In the data below, set down exactly the lines from the one containing "Shifting rural demographics" up to and including the one containing "Set in Wuppertal, Postboutique". Leave the pictures out.

══ Provided data ══

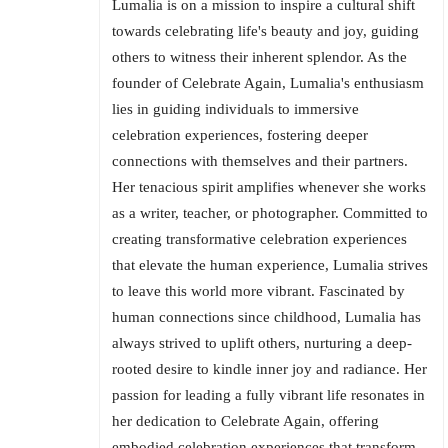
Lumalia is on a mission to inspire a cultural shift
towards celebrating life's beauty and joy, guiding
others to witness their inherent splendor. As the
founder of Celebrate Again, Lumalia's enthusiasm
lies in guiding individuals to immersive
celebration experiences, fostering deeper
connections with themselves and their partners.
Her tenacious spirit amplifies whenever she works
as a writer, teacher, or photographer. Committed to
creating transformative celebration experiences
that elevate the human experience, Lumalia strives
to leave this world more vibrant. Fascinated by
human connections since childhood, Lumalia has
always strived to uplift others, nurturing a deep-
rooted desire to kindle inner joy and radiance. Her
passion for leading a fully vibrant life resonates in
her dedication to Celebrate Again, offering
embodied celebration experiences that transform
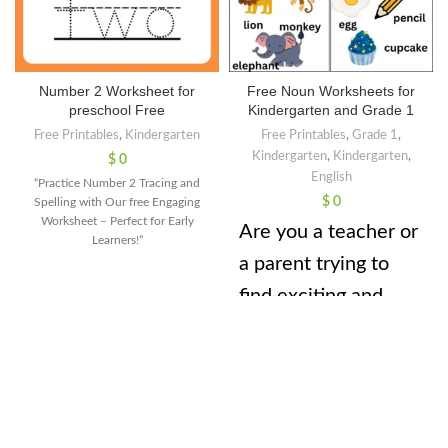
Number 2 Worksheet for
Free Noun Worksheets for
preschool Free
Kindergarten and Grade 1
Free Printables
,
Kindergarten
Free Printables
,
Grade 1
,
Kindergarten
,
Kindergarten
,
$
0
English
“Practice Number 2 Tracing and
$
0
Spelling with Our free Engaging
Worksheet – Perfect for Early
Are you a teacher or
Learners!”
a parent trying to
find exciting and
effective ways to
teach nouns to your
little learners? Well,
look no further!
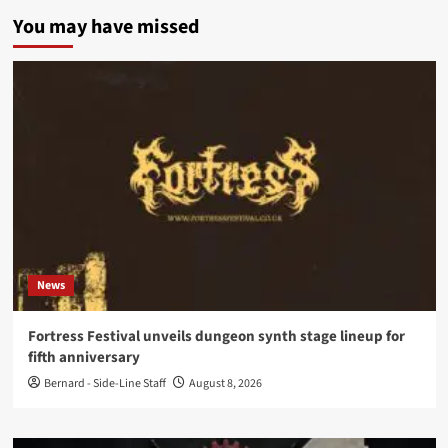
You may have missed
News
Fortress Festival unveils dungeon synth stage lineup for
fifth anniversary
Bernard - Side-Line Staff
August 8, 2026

═══
══ Provided data ══

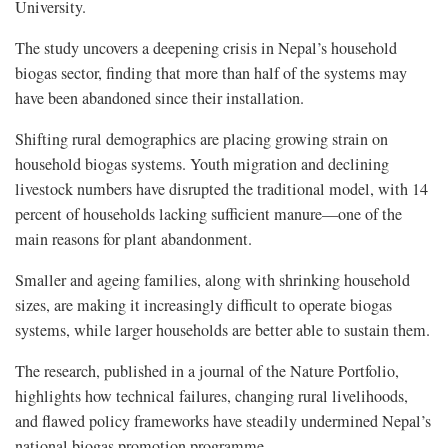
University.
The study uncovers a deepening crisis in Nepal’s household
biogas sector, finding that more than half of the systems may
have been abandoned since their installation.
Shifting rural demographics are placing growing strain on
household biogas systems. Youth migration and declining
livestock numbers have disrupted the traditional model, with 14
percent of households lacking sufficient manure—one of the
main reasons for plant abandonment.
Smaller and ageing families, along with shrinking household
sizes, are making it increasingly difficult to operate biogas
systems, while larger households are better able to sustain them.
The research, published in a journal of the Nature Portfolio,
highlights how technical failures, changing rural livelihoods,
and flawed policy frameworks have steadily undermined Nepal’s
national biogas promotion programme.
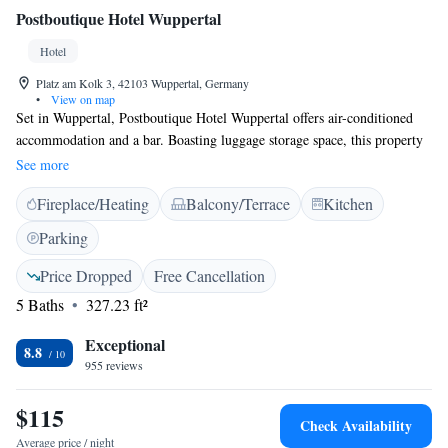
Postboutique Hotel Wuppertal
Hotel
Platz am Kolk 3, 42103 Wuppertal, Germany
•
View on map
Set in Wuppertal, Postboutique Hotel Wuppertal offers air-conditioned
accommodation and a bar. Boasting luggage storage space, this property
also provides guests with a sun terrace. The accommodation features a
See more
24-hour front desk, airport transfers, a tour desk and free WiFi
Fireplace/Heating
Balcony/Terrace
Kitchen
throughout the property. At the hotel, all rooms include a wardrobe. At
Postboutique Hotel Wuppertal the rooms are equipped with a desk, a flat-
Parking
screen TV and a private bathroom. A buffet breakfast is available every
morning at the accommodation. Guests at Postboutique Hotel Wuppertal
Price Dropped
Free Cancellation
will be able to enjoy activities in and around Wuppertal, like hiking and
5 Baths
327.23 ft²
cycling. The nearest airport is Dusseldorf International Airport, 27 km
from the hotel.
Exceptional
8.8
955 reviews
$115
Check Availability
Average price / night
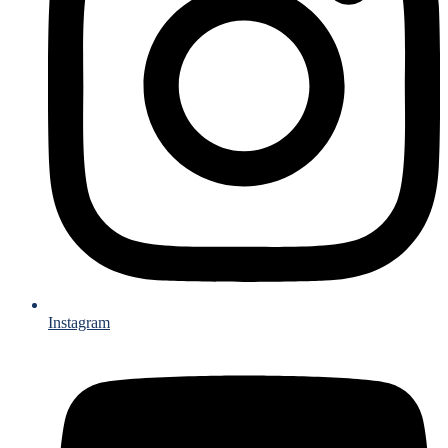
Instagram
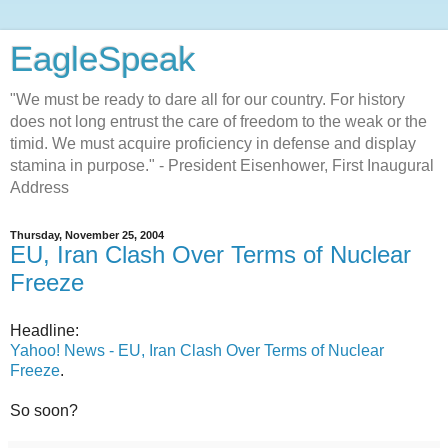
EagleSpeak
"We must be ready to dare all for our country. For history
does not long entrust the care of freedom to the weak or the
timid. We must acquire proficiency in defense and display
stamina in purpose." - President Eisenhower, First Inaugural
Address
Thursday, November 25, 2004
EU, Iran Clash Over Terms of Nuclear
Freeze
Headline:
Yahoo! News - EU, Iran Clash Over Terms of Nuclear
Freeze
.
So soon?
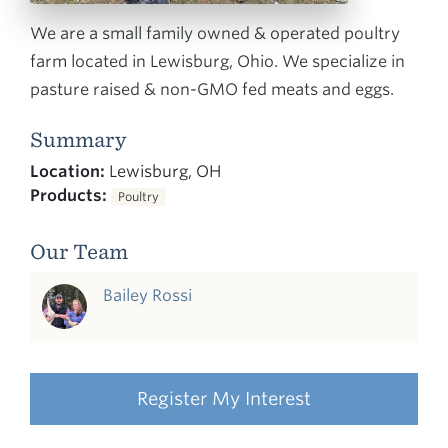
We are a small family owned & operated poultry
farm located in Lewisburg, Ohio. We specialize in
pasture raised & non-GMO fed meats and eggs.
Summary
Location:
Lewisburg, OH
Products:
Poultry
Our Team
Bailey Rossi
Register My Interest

═══

* [Finished task]:
Shifting rural demographics are placing growing strain on
household biogas systems. Youth migration and declining
livestock numbers have disrupted the traditional model, with 14
percent of households lacking sufficient manure—one of the
main reasons for plant abandonment.
Smaller and ageing families, along with shrinking household
sizes, are making it increasingly difficult to operate biogas
systems, while larger households are better able to sustain them.
The research, published in a journal of the Nature Portfolio,
highlights how technical failures, changing rural livelihoods,
and flawed policy frameworks have steadily undermined Nepal’s
national biogas promotion programme.
Postboutique Hotel Wuppertal
Hotel
Platz am Kolk 3, 42103 Wuppertal, Germany
•
View on map
Set in Wuppertal, Postboutique Hotel Wuppertal offers air-conditioned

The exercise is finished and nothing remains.